Onze anos depois de começar a pagar aos bancos a conta dos subsídios concedidos a quem comprou imóvel pelo SFH (Sistema Financeiro da Habitação), o governo ainda tem um rombo de R$ 80,578 bilhões em suas contas para quitar.
O custo desse "esqueleto", no entanto, é muito maior. Se forem considerados os R$ 60,842 bilhões já pagos pelo governo, o custo acumulado da subvenção a quem comprou casa própria chega a R$ 141,42 bilhões.
Esse dinheiro equivale a quase dez anos de investimentos do PAC (Programa de Aceleração do Crescimento) ou a quatro anos de arrecadação da CPMF, o tributo do cheque (considerada a receita prevista para este ano, de cerca de R$ 35,5 bilhões).

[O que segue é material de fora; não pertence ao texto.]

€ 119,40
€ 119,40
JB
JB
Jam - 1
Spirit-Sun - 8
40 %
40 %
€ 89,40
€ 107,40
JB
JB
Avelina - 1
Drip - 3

A conta vem sendo paga pelo Tesouro desde 1996, quando o governo decidiu renegociar a dívida com os bancos. É como se cada um dos 3,7 milhões de contratos de compra da casa própria recebesse um desconto de R$ 39 mil, cuja conta é paga aos bancos pelo Tesouro.
"O problema está sendo equacionado aos poucos. Não há previsão de alterações no ritmo de pagamento dessa dívida", afirma o secretário do Tesouro Nacional, Arno Augustin.
O desequilíbrio nas contas do SFH tornou-se um problema na década de 80. A inflação estratosférica corroeu os salários e, obviamente, a capacidade de pagamento dos mutuários. A inadimplência aumentou, e o governo decidiu que iria reajustar as prestações dos contratos habitacionais do SFH abaixo das taxas previstas nos empréstimos originais.
Na prática, o que o governo fez foi cobrar menos dos tomadores de financiamentos e, ao mesmo tempo, garantir aos bancos que eles receberiam o que estava previsto nos contratos. O saldo devedor que se acumulou nesses contratos foi repassado ao FCVS (Fundo de Compensação das Variações Salariais), criado em 1967 com o objetivo de cobrir eventuais saldos devedores do SFH.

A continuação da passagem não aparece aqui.